2026-03-17 02:23:47 +01:00
parent cc302d79b0
commit 57f66bcae2
3 changed files with 234 additions and 98 deletions
--- a/mlx_video/models/ltx_2/README.md
+++ b/mlx_video/models/ltx_2/README.md
@@ -155,6 +155,32 @@ uv run mlx_video.upscale --input video.mp4 --output upscaled.mp4 --refine --prom
 | `--audio-start-time` | 0.0 | Start time in seconds for audio file |
 | `--tiling` | `auto` | VAE tiling mode: `auto`, `none`, `aggressive`, `conservative` |
 | `--stream` | false | Stream frames as they decode |
+| `--spatial-upscaler` | auto (x2) | Spatial upscaler file for two-stage pipelines (see below) |
+
+### Spatial Upscalers (LTX-2.3)
+
+LTX-2.3 ships with multiple spatial upscaler variants. Use `--spatial-upscaler` to select one:
+
+| Variant | Scale | Output (from 256x256) | Architecture |
+|---------|-------|-----------------------|--------------|
+| `ltx-2.3-spatial-upscaler-x2-1.0.safetensors` (default) | 2.0x | 512x512 | Conv2d + PixelShuffle(2) |
+| `ltx-2.3-spatial-upscaler-x2-1.1.safetensors` | 2.0x | 512x512 | Same arch, newer weights |
+| `ltx-2.3-spatial-upscaler-x1.5-1.0.safetensors` | 1.5x | 384x384 | Conv2d + PixelShuffle(3) + BlurDownsample |
+
+```bash
+# Default (x2-1.0, auto-detected)
+uv run mlx_video.generate --prompt "A sunset" --model-repo ./LTX-2.3-distilled
+
+# x2-1.1 (newer weights)
+uv run mlx_video.generate --prompt "A sunset" --model-repo ./LTX-2.3-distilled \
+    --spatial-upscaler ltx-2.3-spatial-upscaler-x2-1.1.safetensors
+
+# x1.5 (smaller output, faster)
+uv run mlx_video.generate --prompt "A sunset" --model-repo ./LTX-2.3-distilled \
+    --spatial-upscaler ltx-2.3-spatial-upscaler-x1.5-1.0.safetensors
+```
+
+> **Note:** Stage 1 always runs at half the target resolution. With x1.5, the final output is 75% of `--width`/`--height` (e.g., 512 target -> 256 stage 1 -> 384 output). With x2, the output matches the target exactly.

 ### Dev / Dev-Two-Stage

@@ -189,8 +215,8 @@ HQ defaults: 15 steps (vs 30), `cfg-rescale` 0.45 (vs 0.7), STG disabled. Uses t

 ### Distilled Pipeline (default)
 1. **Stage 1**: Generate at half resolution with 8 denoising steps (fixed sigmas)
-2. **Upsample**: 2x spatial upsampling via LatentUpsampler
-3. **Stage 2**: Refine at full resolution with 3 denoising steps
+2. **Upsample**: Spatial upsampling via LatentUpsampler (x2 or x1.5, selectable via `--spatial-upscaler`)
+3. **Stage 2**: Refine at upsampled resolution with 3 denoising steps
 4. **Decode**: VAE decoder converts latents to RGB video

 ### Dev Pipeline
@@ -199,14 +225,14 @@ HQ defaults: 15 steps (vs 30), `cfg-rescale` 0.45 (vs 0.7), STG disabled.

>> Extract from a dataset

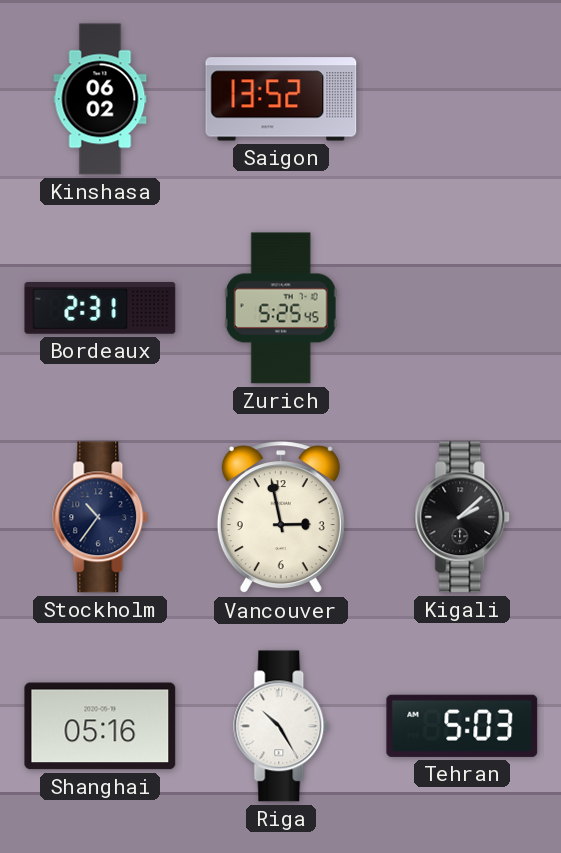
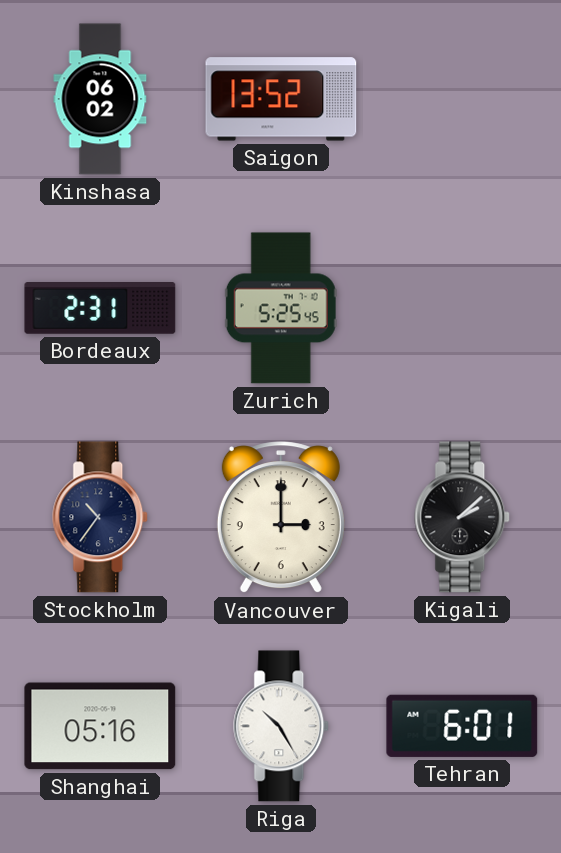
Vancouver: 2:58 -> 3:00
Tehran: 5:03 -> 6:01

Uses t

 ### Dev Two-Stage Pipeline
 1. **Stage 1**: Dev denoising at half resolution with CFG
-2. **Upsample**: 2x spatial upsampling via LatentUpsampler
-3. **Stage 2**: Distilled refinement at full resolution with LoRA weights (3 steps, no CFG)
+2. **Upsample**: Spatial upsampling via LatentUpsampler (x2 or x1.5)
+3. **Stage 2**: Distilled refinement at upsampled resolution with LoRA weights (3 steps, no CFG)
 4. **Decode**: VAE decoder converts latents to RGB video

 ### Dev Two-Stage HQ Pipeline
 1. **Stage 1**: res_2s denoising at half resolution with CFG + LoRA@0.25 (15 steps, 2 evals/step)
-2. **Upsample**: 2x spatial upsampling via LatentUpsampler
-3. **Stage 2**: res_2s refinement at full resolution with LoRA@0.5 (3 steps, no CFG)
+2. **Upsample**: Spatial upsampling via LatentUpsampler (x2 or x1.5)
+3. **Stage 2**: res_2s refinement at upsampled resolution with LoRA@0.5 (3 steps, no CFG)
 4. **Decode**: VAE decoder converts latents to RGB video

 The res_2s sampler uses an exponential Rosenbrock-type Runge-Kutta integrator with SDE noise injection, producing higher quality results than Euler at the same compute budget (~30 total model evaluations).